Many of Uganda’s forests are being threatened by encroachment and pressure for farmland and fuel. As forests help to lock up carbon, their degradation has major implications for climate change. Their destruction also leads to biodiversity loss and poverty for people dependent on the forests’ resources.
West Bugwe is one of only three natural forests remaining in Uganda’s Eastern region. Despite its designation as a Central Forest Reserve, it has continued to be degraded by encroachment and illegal activities such as charcoal burning, farming and fuel wood collection.
We have held several stakeholder meetings including a public awareness-raising event about the importance of West Bugwe Forest. We have helped restore 20 hectares of degraded forest by planting with indigenous species and removed invasive species from 30 hectares. We have also carried out ecological surveys of the forest, including its plants, butterflies and birds.
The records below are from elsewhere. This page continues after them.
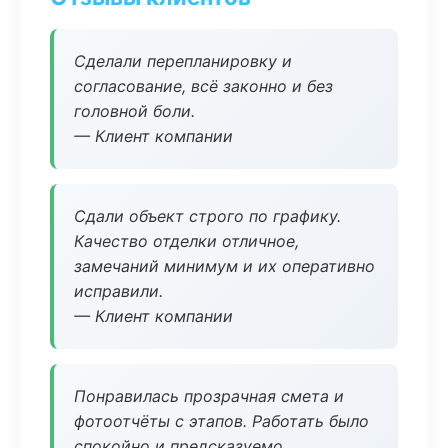
Сделали перепланировку и
согласование, всё законно и без
головной боли.
— Клиент компании
Сдали объект строго по графику.
Качество отделки отличное,
замечаний минимум и их оперативно
исправили.
— Клиент компании
Понравилась прозрачная смета и
фотоотчёты с этапов. Работать было
спокойно и предсказуемо.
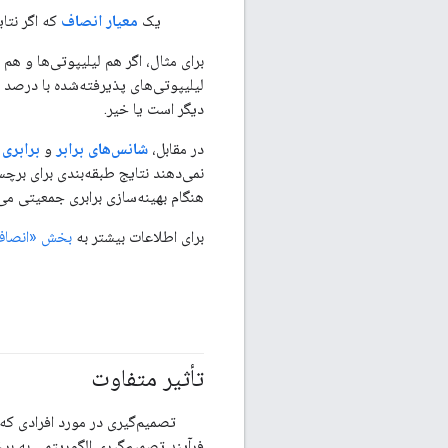
یک
معیار انصاف
که اگر نتا
برای مثال، اگر هم لیلیپوتی‌ها و ه
لیلیپوتی‌های پذیرفته‌شده با درصد ب
دیگر است یا خیر.
در مقابل،
شانس‌های برابر
و
برابری
نمی‌دهند نتایج طبقه‌بندی برای بر
هنگام بهینه‌سازی برابری جمعیتی می‌
برای اطلاعات بیشتر به
بخش «انصاف:
تأثیر متفاوت
#مسئولیت_پذیر
تصمیم‌گیری در مورد افرادی که 
فرآیند تصمیم‌گیری الگوریتمی به برخ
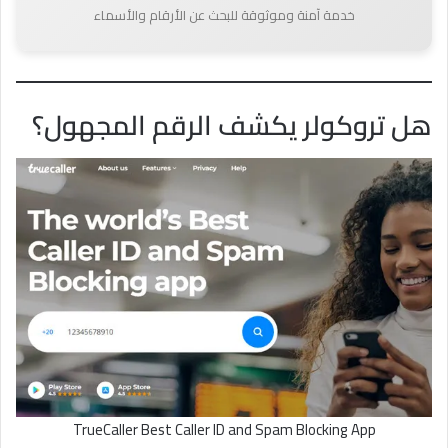
خدمة آمنة وموثوقة للبحث عن الأرقام والأسماء
هل تروكولر يكشف الرقم المجهول؟
TrueCaller Best Caller ID and Spam Blocking App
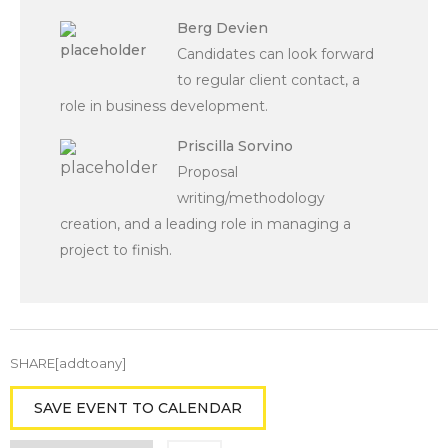
Berg Devien
Candidates can look forward
to regular client contact, a
role in business development.
Priscilla Sorvino
Proposal
writing/methodology
creation, and a leading role in managing a
project to finish.
SHARE[addtoany]
SAVE EVENT TO CALENDAR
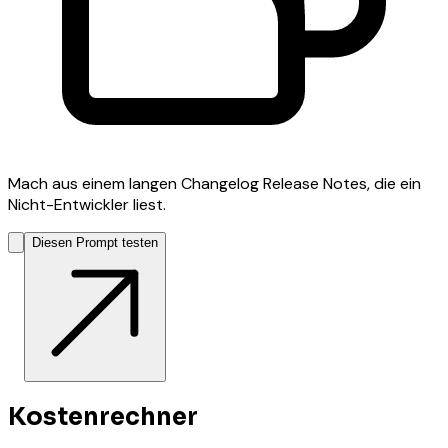
Mach aus einem langen Changelog Release Notes, die ein
Nicht-Entwickler liest.
Diesen Prompt testen
Kostenrechner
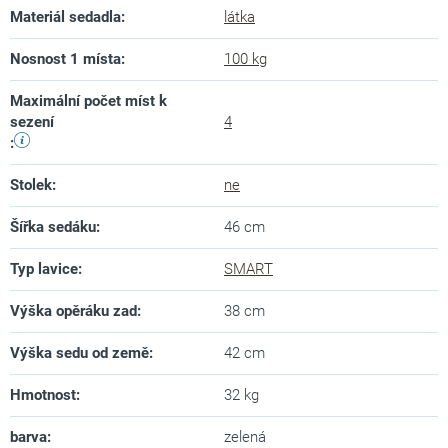
Materiál sedadla
:
látka
Nosnost 1 místa
:
100 kg
Maximální počet míst k
sezení
4
:
Stolek
:
ne
Šířka sedáku
:
46 cm
Typ lavice
:
SMART
Výška opěráku zad
:
38 cm
Výška sedu od země
:
42 cm
Hmotnost
:
32 kg
barva
:
zelená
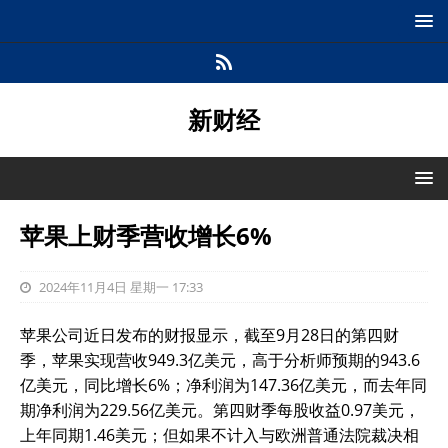
新财经
苹果上财季营收增长6%
2024年11月4日 星期一 17:33
苹果公司近日发布的财报显示，截至9月28日的第四财
季，苹果实现营收949.3亿美元，高于分析师预期的943.6
亿美元，同比增长6%；净利润为147.36亿美元，而去年同
期净利润为229.56亿美元。第四财季每股收益0.97美元，
上年同期1.46美元；但如果不计入与欧洲普通法院裁决相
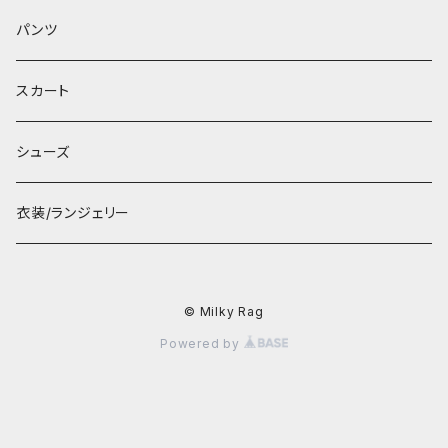
パンツ
スカート
シューズ
衣装/ランジェリー
© Milky Rag
Powered by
Our bird surveys have recorded a total of 109 species.
We have trained 100 households in sustainable livelihood techniques such as briquette making, building smokeless ovens, agroforestry, Farming God’s Way and beekeeping to provide alternative fuel for home use, economically empower families living around the forest and reduce pressure on West Bugwe.
Through our environmental education activities, we are working with 12 schools and two churches and we are training community members to carry out forest patrols, become forest-conservation ambassadors and to work with the National Forest Authority to stop illegal activities in West Bugwe.